Jarir bin ‘Abdillah al-Bajali termasuk salah satu sahabat Rasulullah shalallahu ‘alaihi wa salam. Darinya kita mengetahui bahwa para Sahabat tidak senang berkumpul-kumpul di rumah duka dan juga jamuan oleh keluarga yang kematian oleh keluarga yang kematian. Dan menganggapnya sama dengan meratap (niyahah).

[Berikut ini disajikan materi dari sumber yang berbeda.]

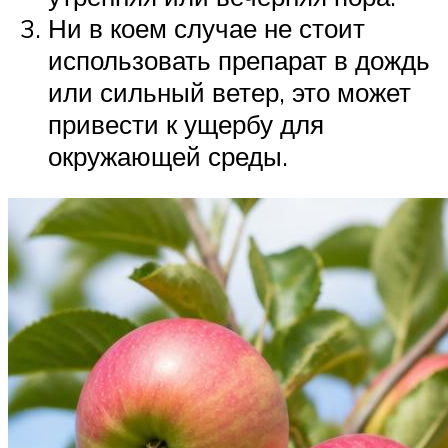
Ни в коем случае не стоит
использовать препарат в дождь
или сильный ветер, это может
привести к ущербу для
окружающей среды.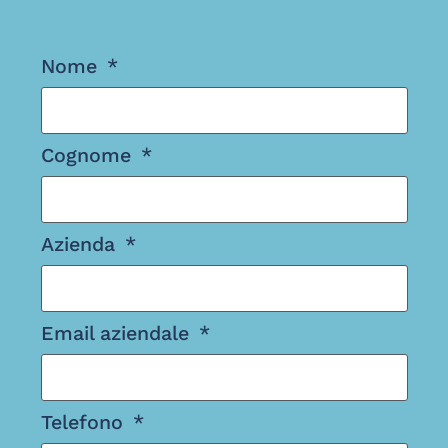
Nome
Cognome
Azienda
Email aziendale
Telefono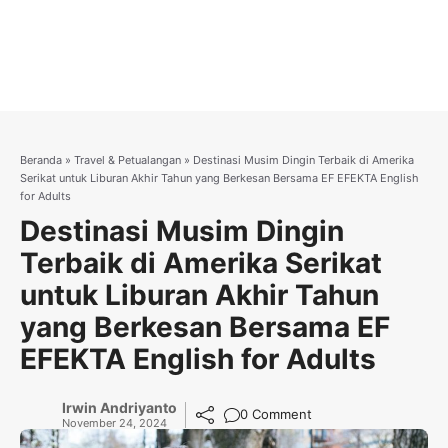
Beranda
»
Travel & Petualangan
»
Destinasi Musim Dingin Terbaik di Amerika
Serikat untuk Liburan Akhir Tahun yang Berkesan Bersama EF EFEKTA English
for Adults
Destinasi Musim Dingin
Terbaik di Amerika Serikat
untuk Liburan Akhir Tahun
yang Berkesan Bersama EF
EFEKTA English for Adults
Irwin Andriyanto
0 Comment
November 24, 2024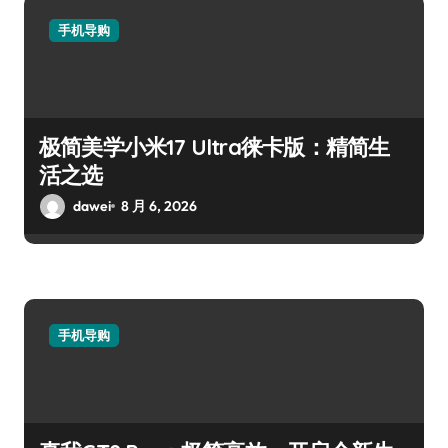
手机导购
极简美学小米17 Ultra徕卡版：精简生
活之选
dawei
8 月 6, 2026
手机导购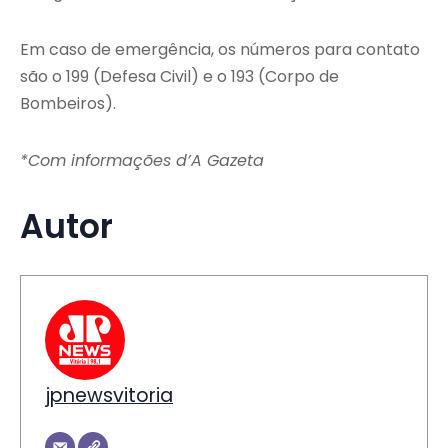
Em caso de emergência, os números para contato
são o 199 (Defesa Civil) e o 193 (Corpo de
Bombeiros).
*Com informações d’A Gazeta
Autor
jpnewsvitoria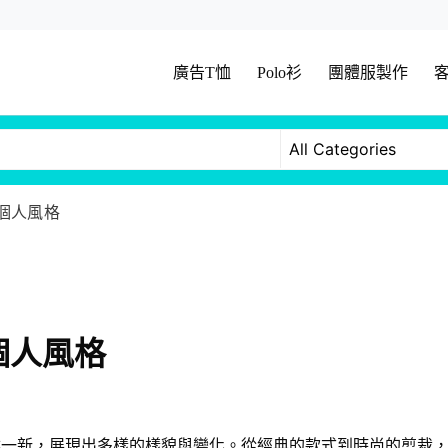
廣告T恤
Polo衫
團體服製作
個人風格
個人風格
煥然一新，展現出多樣的樣貌與變化。從經典的款式到時尚的剪裁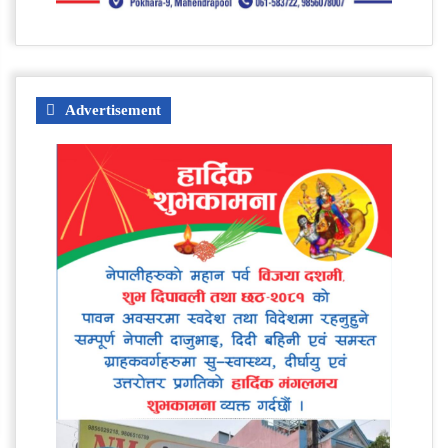
Advertisement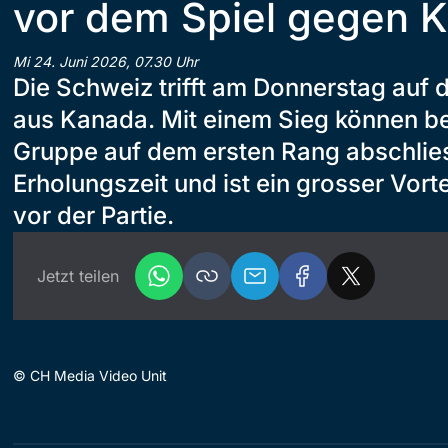
vor dem Spiel gegen 
Mi 24. Juni 2026, 07.30 Uhr
Die Schweiz trifft am Donnerstag auf
aus Kanada. Mit einem Sieg können b
Gruppe auf dem ersten Rang abschlie
Erholungszeit und ist ein grosser Vort
vor der Partie.
Jetzt teilen
©
CH Media Video Unit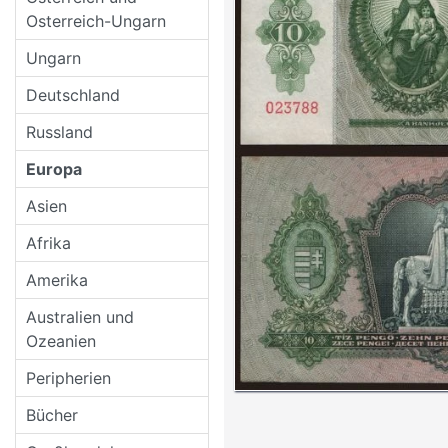
Osterreich-Ungarn
Ungarn
Deutschland
Russland
Europa
Asien
Afrika
Amerika
Australien und
Ozeanien
Peripherien
Bücher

Muhammadiyah secara langsung tidak mengatakan adanya larangan bagi keluarga si mayat membuat hidangan bagi pelayat akan tetapi menilik hadist di atas sebagai acuhan dalam berpendapat, pelayatlah yang semestinya membuat hidangan baik sebelum dan sesudah jenazah dimakamkan. Dan dapat dipahami bahwa Muhammadiyah tidak menyetujui aktifitas pembuatan hidangan bagi pelayat oleh keluarga yang sedang duka.

Kesimpulan:
Dalam menghukumi permasalahan keluarga duka (karena kematian) menjamu pelayat Nahdlatul ‘Ulama berpendapat bahwa perbuatan tersebut haram setidaknya makruh (dibenci). Demikian juga hukum pelayat makan hidangan yang disediakan oleh keluarga yang sedang berduka. Adapun Muhammadiyah tidak menghukuminya tetapi memilih untuk meninggalkan hal yang demikian. Jadi seyogyanya kita meninggalkannya karena kalau perbuatan itu haram maka mengerjakan dosa dan kalau meninggalkannya kita mendapat pahala, kalaupun makruh kalau kita meninggalkannya kita mendapat pahala dan kalau kita mengerjakannya kita dibenci oleh agama ini. Wallahu a’lam.